The Children of Men (Magill Book Reviews)

At a glance:

Since her debut as a detective fiction novelist in 1962, P. D. James has striven to break out of the familiar limitations of the genre. In 1980, she wrote INNOCENT BLOOD, her first mainstream novel, but her next three books were mysteries. With THE CHILDREN OF MEN, she once again has written an atypical work. Set in England during 2021, it is about a world in which women cannot conceive, and babies have not been born since 1995. Xan Lippatt, Warden of England, is the dictator of a country afflicted by a pervasive negativism and malaise, with people finding solace with dolls and kittens, which they treat like their own newborn and even baptize, one of the few remaining religious rites.

Oxford historian Theodore (Theo) Faron, whose diary entries comprise much of the book, is its protagonist and moral center. A former student asks him to intercede with his cousin Xan on behalf of a small reformist group; when his approaches fail, and the Warden moves against the renegades, previously passive Theo joins the fugitives and becomes their de facto leader.

The second half of the novel is a compelling narrative of the rebels in flight, motivated primarily by the discovery that Julian, one of their two women members, is pregnant. The child’s father is not her husband Rolf, but Luke, another renegade and a former Anglican priest. Luke is killed by a marauding gang, deceived Rolf deserts, and—soon after Julian’s son is born—midwife Miriam, the other woman, is murdered by Xan’s Grenadiers. Only Theo, Julian, and the baby remain. In the climactic confrontation, Theo kills Xan, takes his “wedding ring of England,” the Warden’ssymbol of power, and baptizes the baby, having assumed both temporal and spiritual authority in what, after all, may not be a dying world.

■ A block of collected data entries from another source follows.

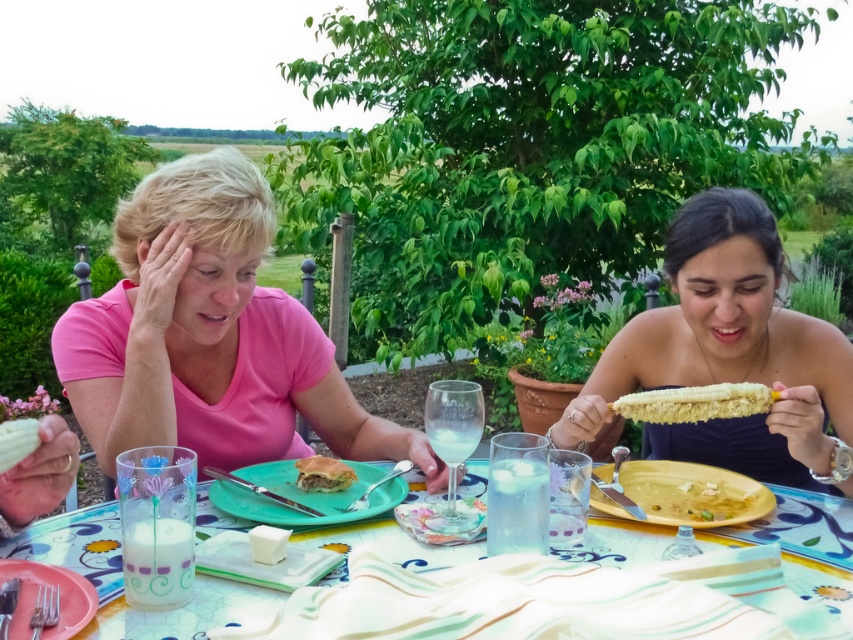 Which of these two, pink matte shirt at left or brown matte sandwich at center, stands shorter?

brown matte sandwich at center

Who is more distant from viewer, (x=91, y=396) or (x=312, y=465)?

Positioned behind is point (x=91, y=396).

Which is behind, point (405, 444) or point (326, 476)?

The point (405, 444) is behind.

Locate an element on the screen. The width and height of the screenshot is (853, 640). pink matte shirt at left is located at coordinates (210, 336).

You are a GUI agent. You are given a task and a screenshot of the screen. Output one action in this format:
    pyautogui.click(x=<x>, y=<y>)
    Task: Click on the pink matte shirt at left
    The height and width of the screenshot is (640, 853).
    Given the screenshot: What is the action you would take?
    pyautogui.click(x=210, y=336)

Between pink matte shirt at left and smooth yellow corn at right, which one is positioned lower?

Positioned lower is smooth yellow corn at right.

The height and width of the screenshot is (640, 853). What do you see at coordinates (210, 336) in the screenshot? I see `pink matte shirt at left` at bounding box center [210, 336].

I want to click on pink matte shirt at left, so click(x=210, y=336).

Which is behind, point (706, 240) or point (672, 513)?

Positioned behind is point (706, 240).

Where is `smooth yellow corn at right`? This screenshot has height=640, width=853. smooth yellow corn at right is located at coordinates (727, 353). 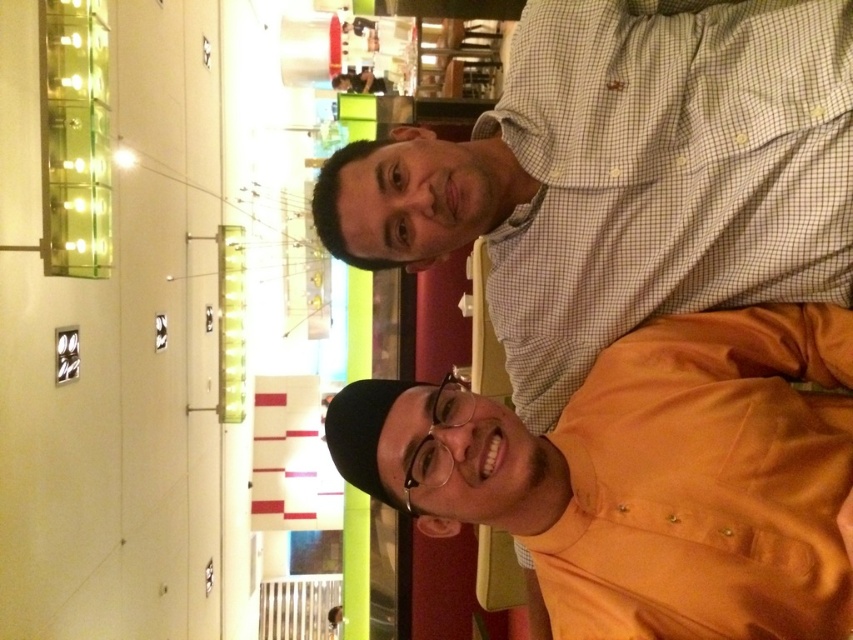 Question: Does orange satin shirt at upper right have a smaller size compared to white checkered shirt at upper right?

Choices:
 (A) yes
 (B) no

Answer: (A)

Question: Is orange satin shirt at upper right closer to the viewer compared to white checkered shirt at upper right?

Choices:
 (A) no
 (B) yes

Answer: (B)

Question: Can you confirm if orange satin shirt at upper right is wider than white checkered shirt at upper right?

Choices:
 (A) yes
 (B) no

Answer: (A)

Question: Which point is closer to the camera?

Choices:
 (A) white checkered shirt at upper right
 (B) orange satin shirt at upper right

Answer: (B)

Question: Which point appears farthest from the camera in this image?

Choices:
 (A) click(688, 419)
 (B) click(782, 60)

Answer: (B)

Question: Which of the following is the farthest from the observer?

Choices:
 (A) orange satin shirt at upper right
 (B) white checkered shirt at upper right

Answer: (B) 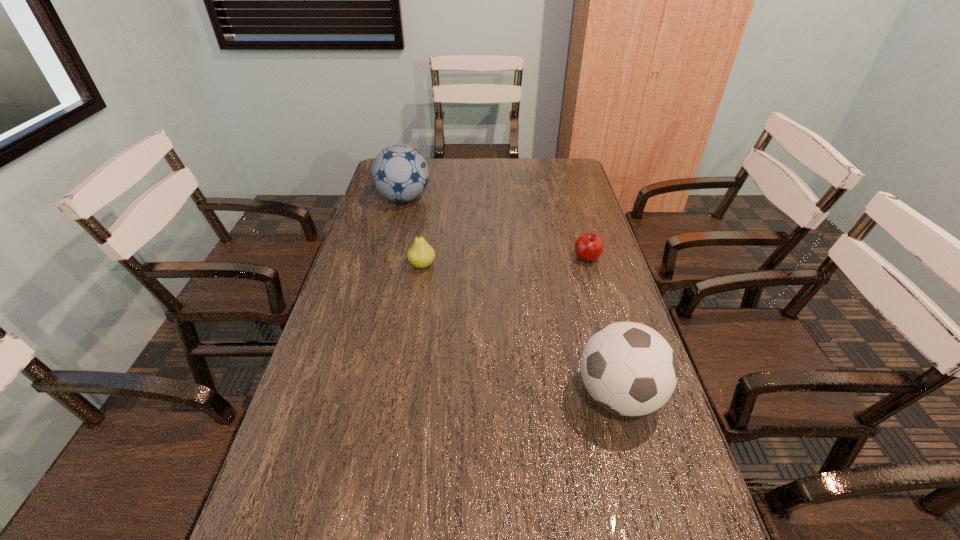 At what (x,y) coordinates should I click in order to perform the action: click on the farther soccer ball. Please return your answer as a coordinate pair (x, y). The image size is (960, 540). Looking at the image, I should click on (400, 173).

Where is `the left soccer ball`? This screenshot has width=960, height=540. the left soccer ball is located at coordinates (400, 173).

Locate an element on the screen. Image resolution: width=960 pixels, height=540 pixels. the nearest object is located at coordinates (628, 368).

Locate an element on the screen. The image size is (960, 540). the nearer soccer ball is located at coordinates (628, 368).

Where is `the third tallest object`? The image size is (960, 540). the third tallest object is located at coordinates (420, 254).

Identify the location of apple. The image size is (960, 540). (588, 247).

The height and width of the screenshot is (540, 960). I want to click on vacant space situated on the side with brand of the left soccer ball, so click(x=535, y=198).

Find the location of a particular element. This screenshot has width=960, height=540. blank space located on the left of the nearest object is located at coordinates (425, 395).

Find the location of a particular element. free spot located 0.170m on the right of the pear is located at coordinates (490, 265).

Locate an element on the screen. free space located on the left of the shortest object is located at coordinates (514, 258). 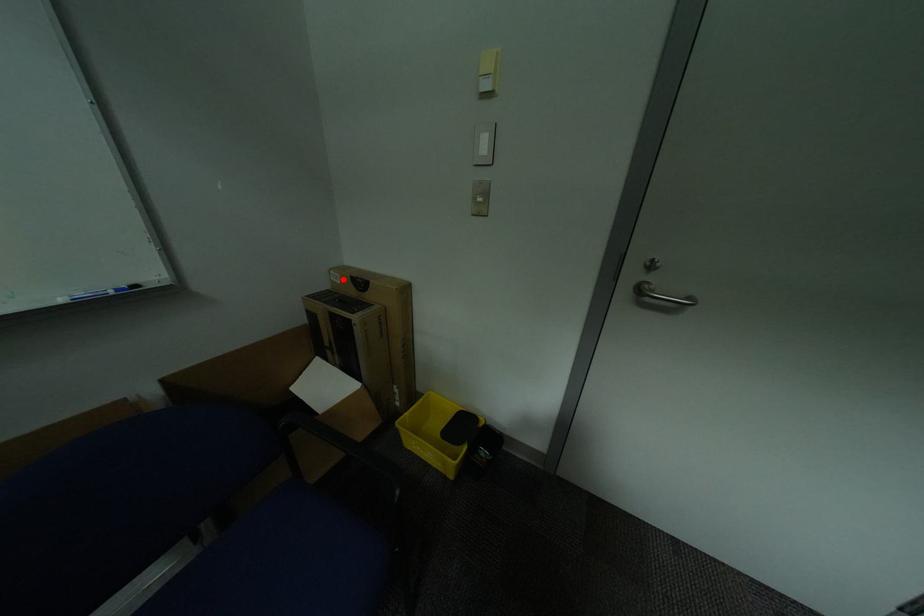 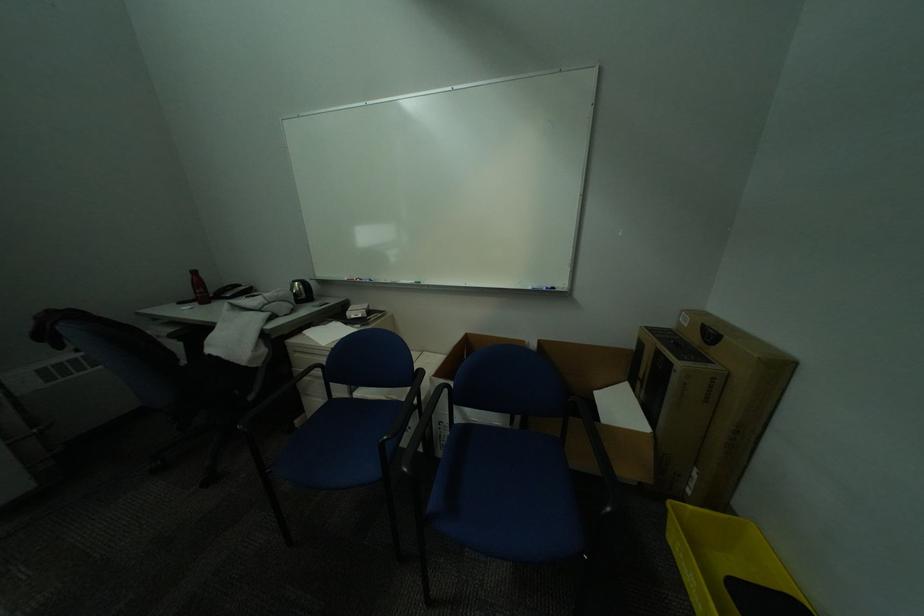 Where in the second image is the point corresponding to the highlighted location from the first image?

(691, 321) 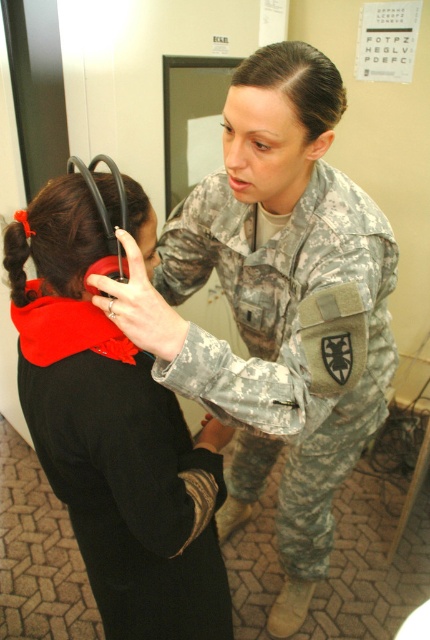 Question: Which point is closer to the camera?

Choices:
 (A) (326, 108)
 (B) (12, 280)
 (C) (11, 272)
 (D) (280, 230)

Answer: (C)

Question: Considering the relative positions of camouflage fabric uniform at center and black smooth hair at center in the image provided, where is camouflage fabric uniform at center located with respect to black smooth hair at center?

Choices:
 (A) right
 (B) left

Answer: (A)

Question: Can you confirm if red matte ear protection at upper left is wider than camouflage fabric uniform at center?

Choices:
 (A) yes
 (B) no

Answer: (B)

Question: Which point is farther to the camera?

Notwithstanding their foolhardiness, pettiness, selfishness, and disunity, the rebels represent the indomitability and indestructibility of the human spirit against all odds. While P. D. James indicates through Theo that the decadence of the 1990’s led to the universal infertility, she also suggests that if faith and love prevail, deliverance may come. The Christian symbolism in THE CHILDREN OF MEN is unmistakable.

Sources for Further Study

The Christian Science Monitor. March 16, 1993, p.14.

Commonweal. CXX, April 23, 1993, p.26.

Locus. XXX, April, 1993, p.17.

Los Angeles Times Book Review. April 4, 1993, p.12.

New Scientist. CXXXVII, March 20, 1993, p 41.

The New York Times Book Review. XCVIII, March 28, 1993, p.23.

The New Yorker. LXIX, March 22, 1993, p.111.

Time. CXLI, March 1, 1993, p.69.

The Times Literary Supplement. September 25, 1992, p.26.

The Wall Street Journal. February 19, 1993, p. A12.